Deinstitutionalization and Mental Health Expenditures; Psychiatric Reform; SUS

Conteúdo:

Introdução
Neste artigo analisamos a direção dos gastos da União com saúde mental entre 2001 e 2022, refletindo como essa direção dialeticamente nega e reafirma os princípios da reforma psiquiátrica brasileira. Exploramos os desdobramentos do financiamento da saúde mental a partir da aprovação da Lei nº 10.216/20011, indo até o último ano do governo Bolsonaro.
Este artigo amplia discussões anteriores2-5. Analisar o financiamento da saúde mental permite compreendermos a prioridade dada a essa política no país2-7. Ugá, Porto e Piola8 defendem a necessidade de estudos que avaliem o comportamento dos gastos por programas e ações em saúde. Assumimos que os gastos refletem o processo de subfinanciamento histórico da saúde, que manteve os gastos públicos abaixo de 3,9% em relação ao Produto Interno Bruto (PIB) e seu desfinanciamento após a Emenda Constitucional nº 95/20169, limitou os gastos da União com políticas sociais por 20 anos (Marques, 2019)10. O SUS sofreu com medidas de limitação do gasto público adotadas pelo governo federal, além do impacto pela pandemia de Covid-19, que elevou os recursos na função saúde11, mantendo tendência crescente dada as ações de enfrentamento à pandemia (vacinação contra a Covid-19). Por fim, concordamos com a Organização Mundial da Saúde que os orçamentos da saúde e da saúde mental expressam o compromisso político do governo (ou sua ausência) essencial para avançar a agenda da saúde mental em sua reforma sanitário e psiquiátrica12.
Perguntamos: para onde o Ministério da Saúde direcionou os gastos da saúde mental entre 2001 e 2022? O texto foi dividido em cinco seções, além desta introdução.

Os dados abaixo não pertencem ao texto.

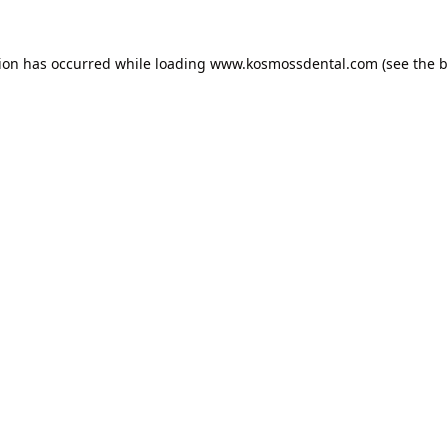
tion has occurred while loading
www.kosmossdental.com
(see the
b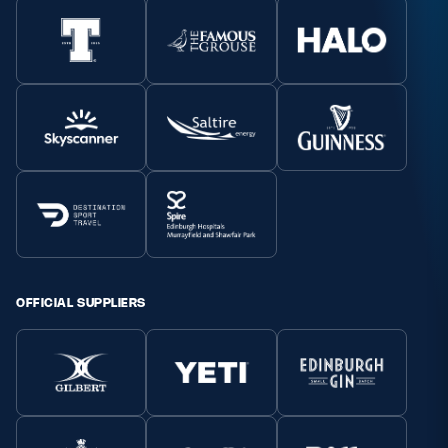
OFFICIAL SUPPLIERS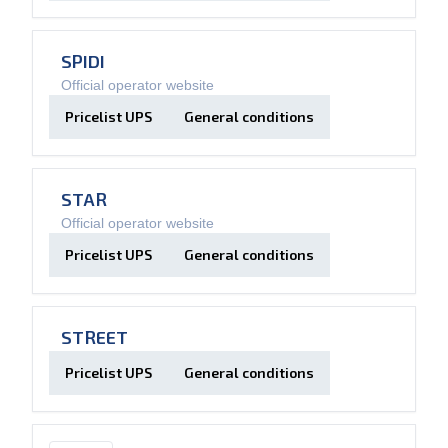
SPIDI
Official operator website
Pricelist UPS
General conditions
STAR
Official operator website
Pricelist UPS
General conditions
STREET
Pricelist UPS
General conditions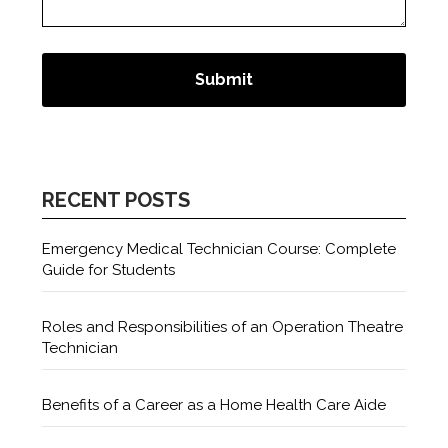
RECENT POSTS
Emergency Medical Technician Course: Complete
Guide for Students
Roles and Responsibilities of an Operation Theatre
Technician
Benefits of a Career as a Home Health Care Aide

Da Lei da Saúde Mental ao governo Bolsonaro

A existência de uma Lei de Saúde Mental é desafio para muitos países (apenas 57% dos países-membros da OMS possuem tal lei)13. Ou seja, ter o marco legal no Brasil (Lei nº 10.216/2001) é um avanço, pois redirecionou o modelo assistencial em saúde mental no Brasil. Essa conquista trouxe consigo a necessidade de recursos financeiros para a constituição dos dispositivos assistenciais de base comunitária1.

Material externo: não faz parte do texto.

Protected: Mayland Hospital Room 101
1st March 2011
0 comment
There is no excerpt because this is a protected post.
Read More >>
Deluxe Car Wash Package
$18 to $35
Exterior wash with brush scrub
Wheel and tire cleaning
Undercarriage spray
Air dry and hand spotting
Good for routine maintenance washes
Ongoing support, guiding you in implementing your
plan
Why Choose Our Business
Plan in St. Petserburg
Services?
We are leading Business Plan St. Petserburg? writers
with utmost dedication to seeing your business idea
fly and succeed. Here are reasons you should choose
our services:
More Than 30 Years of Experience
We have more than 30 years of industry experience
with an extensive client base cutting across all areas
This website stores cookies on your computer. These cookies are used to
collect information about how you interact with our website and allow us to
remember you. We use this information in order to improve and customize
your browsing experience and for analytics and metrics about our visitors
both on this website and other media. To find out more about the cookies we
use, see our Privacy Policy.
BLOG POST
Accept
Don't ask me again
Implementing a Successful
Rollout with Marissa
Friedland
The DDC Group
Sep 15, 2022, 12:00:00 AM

Desde a regulamentação da Política de Saúde Mental, esta não garantiu recursos mínimos para a implementação do Sistema Único de Saúde (SUS)10. A luta por recursos para o SUS se estendeu durante os anos de 1990 até a aprovação da Lei nº 14114, de 201210. A aprovação da Emenda Constitucional nº 29/200015 - que propôs a participação mínima dos entes no financiamento da saúde - ocorreu em um contexto em que os estados e municípios aumentavam os gastos com saúde e a esfera federal diminuía sua participação no montante6. Com a aprovação da Emenda Constitucional nº 95/20169, que congelou os gastos sociais por 20 anos10, a participação da União se restringiu ainda mais.

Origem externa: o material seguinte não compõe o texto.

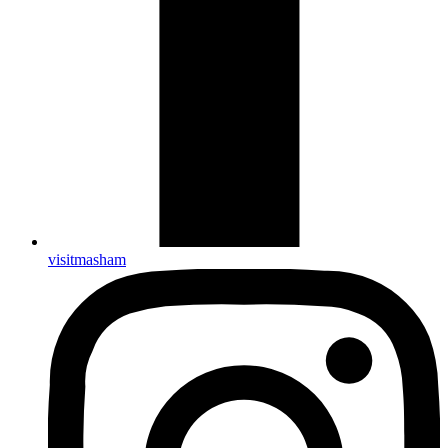
visitmasham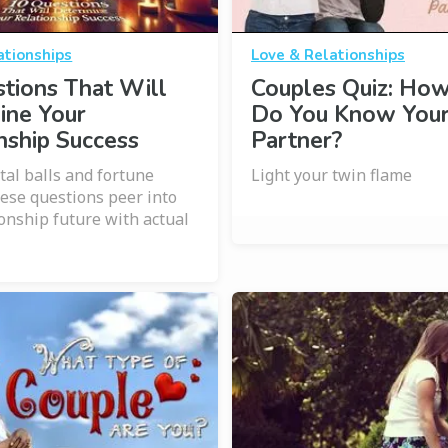
ationships
Love & Relationships
tions That Will
Couples Quiz: Ho
ine Your
Do You Know You
nship Success
Partner?
tal balls and fortune
Light your twin flame
hese questions peer into
ionship future with actual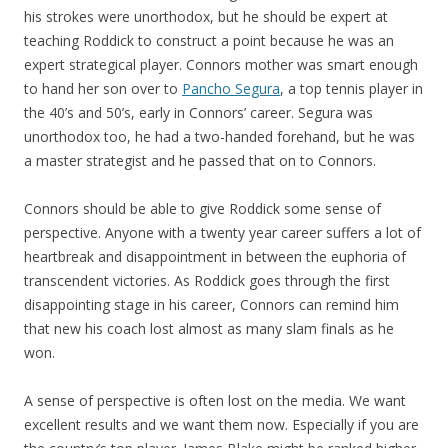
his strokes were unorthodox, but he should be expert at
teaching Roddick to construct a point because he was an
expert strategical player. Connors mother was smart enough
to hand her son over to
Pancho Segura
, a top tennis player in
the 40’s and 50’s, early in Connors’ career. Segura was
unorthodox too, he had a two-handed forehand, but he was
a master strategist and he passed that on to Connors.
Connors should be able to give Roddick some sense of
perspective. Anyone with a twenty year career suffers a lot of
heartbreak and disappointment in between the euphoria of
transcendent victories. As Roddick goes through the first
disappointing stage in his career, Connors can remind him
that new his coach lost almost as many slam finals as he
won.
A sense of perspective is often lost on the media. We want
excellent results and we want them now. Especially if you are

Nesses 22 anos de aprovação da Lei nº 10.216, identificamos avanços na política da saúde mental, como a ampliação da rede pública de atenção à saúde mental, de base territorial, a partir do financiamento da esfera federal. É importante afirmar que o Ministério da Saúde tem responsabilidade solidária na assistência à saúde mental, devendo garantir, junto com os entes federados, a organização e o funcionamento dos serviços assistenciais, em especial, por meio da regulamentação e do financiamento para implantação de dispositivos assistenciais como CAPS, Unidade de Acolhimento, Consultório na Rua, Serviços Residenciais Terapêuticos, procedimentos ambulatoriais e hospitalares, Programa de Volta para Casa, Centro de Convivência, entre outros, além de garantir o financiamento de um grupo de medicações específicas da saúde mental.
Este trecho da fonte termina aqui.